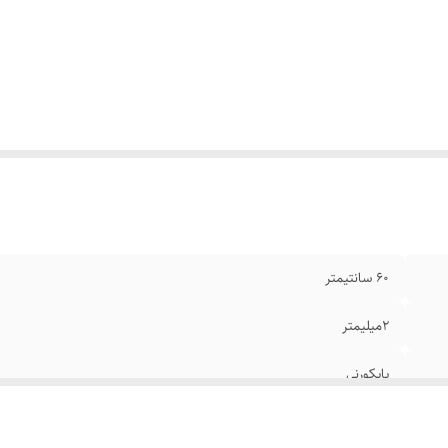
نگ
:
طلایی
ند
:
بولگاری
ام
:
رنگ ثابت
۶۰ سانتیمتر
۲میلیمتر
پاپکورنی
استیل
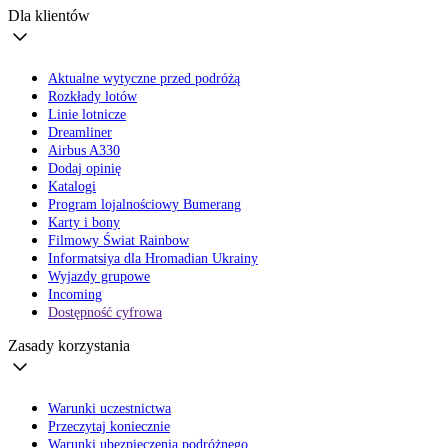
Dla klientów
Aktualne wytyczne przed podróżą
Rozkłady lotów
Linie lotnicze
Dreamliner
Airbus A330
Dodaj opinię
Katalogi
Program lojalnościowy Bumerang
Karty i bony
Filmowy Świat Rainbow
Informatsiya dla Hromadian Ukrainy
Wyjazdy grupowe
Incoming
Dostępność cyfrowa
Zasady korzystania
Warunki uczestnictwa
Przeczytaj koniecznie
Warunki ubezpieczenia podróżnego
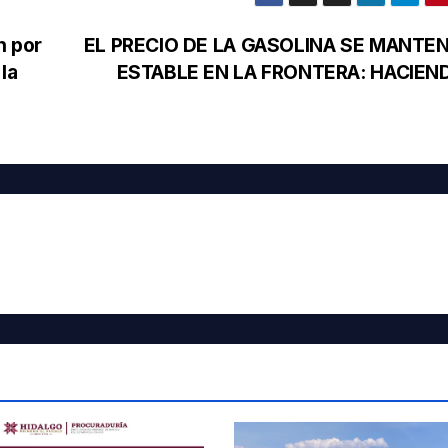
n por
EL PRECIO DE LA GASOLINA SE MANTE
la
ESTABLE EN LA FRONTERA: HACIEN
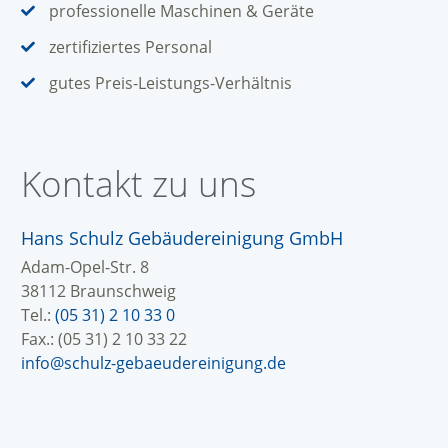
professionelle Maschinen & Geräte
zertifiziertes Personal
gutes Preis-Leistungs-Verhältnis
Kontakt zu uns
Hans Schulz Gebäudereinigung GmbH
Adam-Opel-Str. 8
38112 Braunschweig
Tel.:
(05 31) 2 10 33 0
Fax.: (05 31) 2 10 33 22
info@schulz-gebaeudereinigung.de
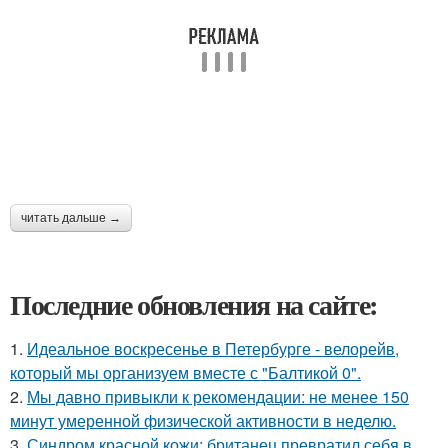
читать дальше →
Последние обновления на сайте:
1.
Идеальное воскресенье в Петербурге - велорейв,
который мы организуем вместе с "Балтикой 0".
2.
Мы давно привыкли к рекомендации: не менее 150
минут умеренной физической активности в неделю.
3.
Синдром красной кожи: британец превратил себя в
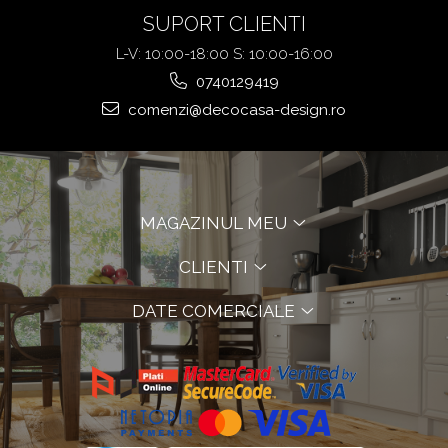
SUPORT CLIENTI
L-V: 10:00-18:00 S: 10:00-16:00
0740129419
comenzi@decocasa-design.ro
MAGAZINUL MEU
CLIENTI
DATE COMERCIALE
* * * * * * * * *
Problem description: Output everything in the records exactly, leaving pictures out.

Solution for this task:
نگ
:
طلایی
ند
:
بولگاری
ام
:
رنگ ثابت
۶۰ سانتیمتر
۲میلیمتر
پاپکورنی
استیل
Dla klientów
Aktualne wytyczne przed podróżą
Rozkłady lotów
Linie lotnicze
Dreamliner
Airbus A330
Dodaj opinię
Katalogi
Program lojalnościowy Bumerang
Karty i bony
Filmowy Świat Rainbow
Informatsiya dla Hromadian Ukrainy
Wyjazdy grupowe
Incoming
Dostępność cyfrowa
Zasady korzystania
Warunki uczestnictwa
Przeczytaj koniecznie
Warunki ubezpieczenia podróżnego
n por
EL PRECIO DE LA GASOLINA SE MANTE
la
ESTABLE EN LA FRONTERA: HACIEN
professionelle Maschinen & Geräte
zertifiziertes Personal
gutes Preis-Leistungs-Verhältnis
Kontakt zu uns
Hans Schulz Gebäudereinigung GmbH
Adam-Opel-Str. 8
38112 Braunschweig
Tel.:
(05 31) 2 10 33 0
Fax.: (05 31) 2 10 33 22
info@schulz-gebaeudereinigung.de
читать дальше →
Последние обновления на сайте:
1.
Идеальное воскресенье в Петербурге - велорейв,
который мы организуем вместе с "Балтикой 0".
2.
Мы давно привыкли к рекомендации: не менее 150
минут умеренной физической активности в неделю.
3.
Синдром красной кожи: британец превратил себя в
SUPORT CLIENTI
L-V: 10:00-18:00 S: 10:00-16:00
0740129419
comenzi@decocasa-design.ro
MAGAZINUL MEU
CLIENTI
DATE COMERCIALE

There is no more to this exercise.